Hi guys, I wrote the part II to the first story I posted 3 weeks ago.
I think moving together is an interesting action. Basically what it means is that you are roped to your partner on perhaps easy but massively exposed terrain. Easy in this sense is usually also very relative to the ability level of the pair. It means that due to a lack of protection between you if one of the pair falls, you both fall. So you have to have ultimate trust in your partners ability. Indeed, just on Sunday I was talking to a mountain guide which told me about a fall on Aiguille du Peigne, while a rope team was moving together.
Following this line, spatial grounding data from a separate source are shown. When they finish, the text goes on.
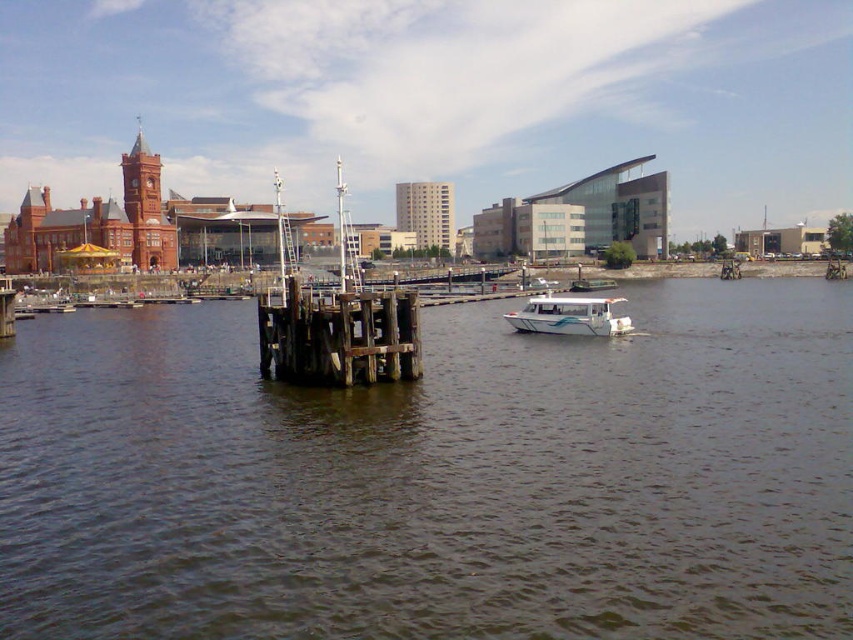 Question: Does brown wooden dock at center appear under wooden at center?

Choices:
 (A) no
 (B) yes

Answer: (B)

Question: Is wooden at center bigger than white glossy boat at center?

Choices:
 (A) yes
 (B) no

Answer: (A)

Question: Among these objects, which one is nearest to the camera?

Choices:
 (A) brown wooden dock at center
 (B) white glossy boat at center

Answer: (A)

Question: Which point is farther to the camera?

Choices:
 (A) white glossy boat at center
 (B) brown wooden dock at center

Answer: (A)

Question: Considering the relative positions of brown wooden dock at center and white glossy boat at center in the image provided, where is brown wooden dock at center located with respect to white glossy boat at center?

Choices:
 (A) above
 (B) below

Answer: (B)

Question: Among these objects, which one is farthest from the camera?

Choices:
 (A) brown wooden dock at center
 (B) white glossy boat at center

Answer: (B) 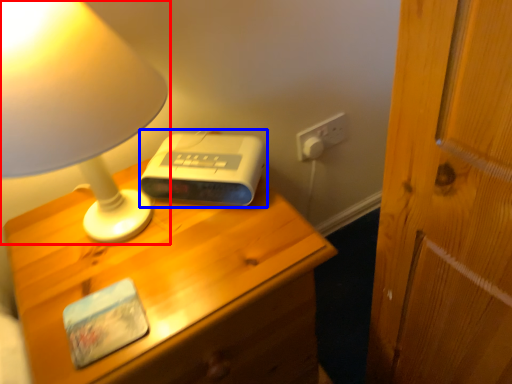 Question: Which point is further to the camera, lamp (highlighted by a red box) or gadget (highlighted by a blue box)?

Choices:
 (A) lamp
 (B) gadget

Answer: (B) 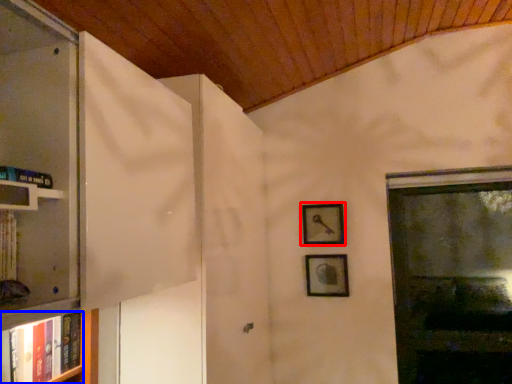 Question: Which point is further to the camera, picture frame (highlighted by a red box) or book (highlighted by a blue box)?

Choices:
 (A) picture frame
 (B) book

Answer: (A) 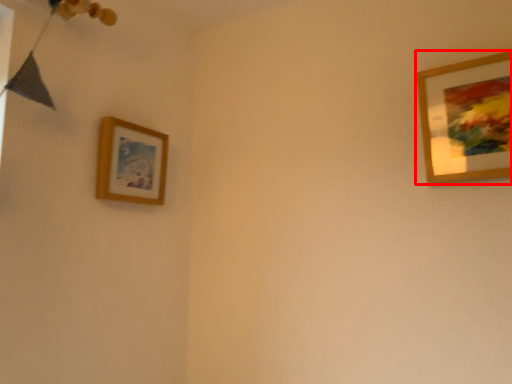 Question: From the image's perspective, what is the correct spatial relationship of picture frame (annotated by the red box) in relation to picture frame?

Choices:
 (A) below
 (B) above

Answer: (B) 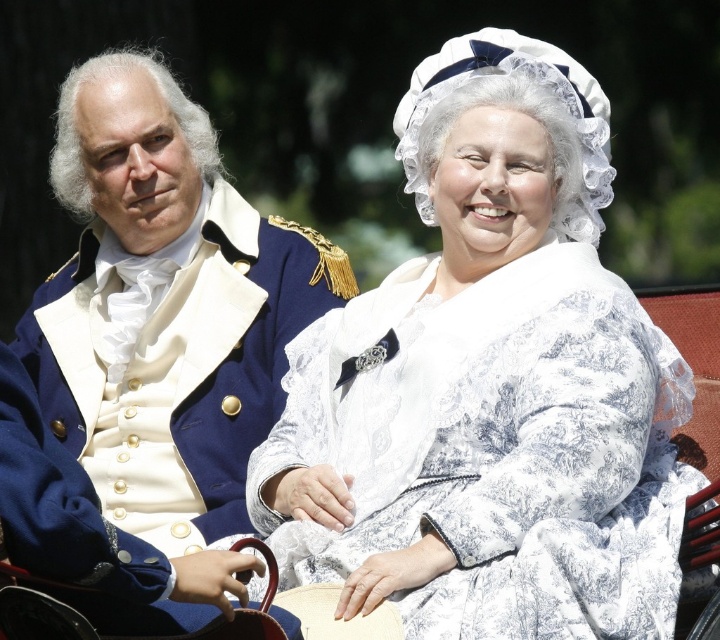 You are a photographer positioned in front of the carriage scene. You need to capture a closeup shot of the white lace dress at center and the blue wool coat at left. Which one should you focus on first to ensure it is in sharp focus?

The white lace dress at center is further to the viewer than the blue wool coat at left, so you should focus on the white lace dress at center first to ensure it is in sharp focus since it is closer to the camera.

You are a photographer standing 5 meters away from the carriage. You want to capture a photo of both the white lace dress at center and the blue wool coat at left in the same frame. Given that your camera has a maximum focal length that allows capturing objects up to 6 meters apart, will you be able to include both subjects in the photo?

The white lace dress at center and blue wool coat at left are 6.14 meters apart from each other. Since the camera can only capture objects up to 6 meters apart, the distance between them exceeds the camera capabilities. Therefore, you won not be able to include both subjects in the photo.

In the scene shown: You are an interior designer planning to place a decorative item between the white lace dress at center and the blue wool coat at left in the carriage. Based on their positions, where should you position the item to ensure it is between them?

The white lace dress at center is below the blue wool coat at left, so placing the decorative item between them would require positioning it below the blue wool coat at left and above the white lace dress at center.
You often don't see ultimate trust in the modern world invested in to a comrade, perhaps outside actual warfare. This is part of the reason why I think Alpine climbing is basically a substitute of this for the modern man. You go in to dangerous places, to do risky things, you don't bring back cattle or women or anything useful for that matter. But perhaps, you show that you could, if the times were different. You seek the same valor and the status that comes with this. Which is why a lot of climbers look down on people using guides, they see it as stolen valor. The first Englishman, Charles Hudson who went up Mont Blanc wrote a book in 1856 titled 'Where There's a Will There's a Way: An Ascent of Mont Blanc by a New Route and Without Guides' which was the first written articulation of this sentiment.
I think the psychology of this sort of adventure seeking has much more to explore. But I haven't yet delved in to it too much yet.
I am not sure if its appropriate for The Motte main page, given the general topic of discussion. But I thought I'd share this anyway given that I think the story series might interest at least some of you here. As some of you may now I had kidney failure and then was subsequently on dialysis, then a transplant, now I am trying to come up with a solution to never be on dialysis again.
This particular chapter of this personal story covers the time period just before my kidneys failed. Its set in the high Alps, which adds a bit of something different.